Researchers at Bell Labs claim to have breathed new life into digital signal processors (DSPs), which many observers believed would be unable to keep up with the demands of broadband applications.
Lucent's research arm has been working on a new architecture, called Daytona, to integrate multiple DSPs onto a single silicon chip. This allows the chips to process data up to 16 times faster than conventional DSP processors, said researchers.
"In next-generation broadband wired and wireless communication systems, significantly faster processing speeds will be needed for real-time audio, video and data transmission," said Bryan Ackland, head of Bell's DSP and VLSI systems research department. "The Daytona architecture tackles this challenge."

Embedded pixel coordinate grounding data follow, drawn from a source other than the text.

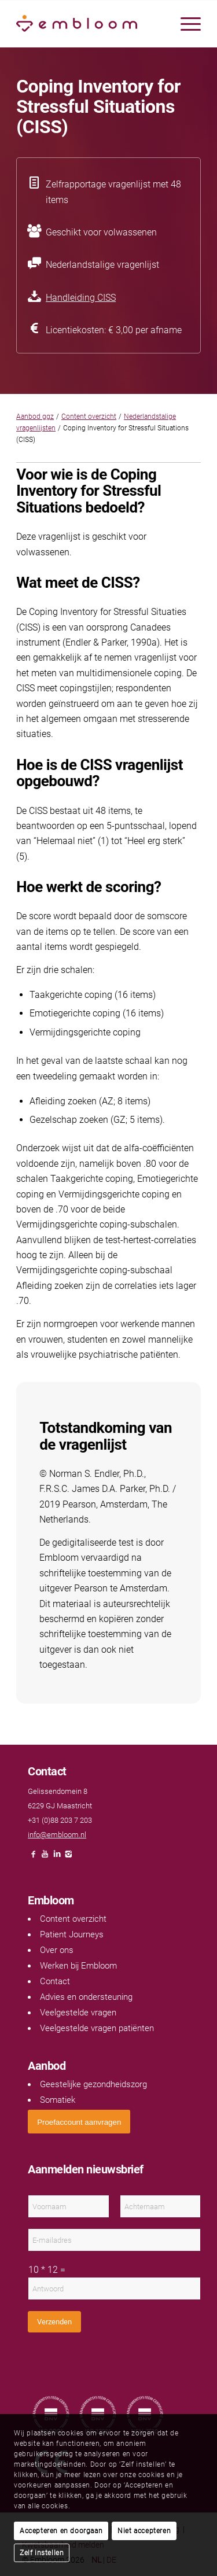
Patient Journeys (72, 1934)
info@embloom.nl (57, 1834)
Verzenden (54, 2321)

The prototype, which was demonstrated at the International Solid State Circuits Conference in San Francisco this week, can perform at 3.2 billion operations per second.
However, a second prototype, which is still under development, can operate at 50 billion operations per second - 16 times faster than today's commercially available offerings. The chip holds 32 DSPs running at 200MHz.
The inventors of the chip said that the key to Daytona is how it stores software.
If a chip has 10 DSPs, the software stores it only once in a single memory module that is shared by all 10 DSPS rather than storing it in 10 different memory modules as is currently the case. The elimination of the other nine memory modules makes room for more DSPs on the chip.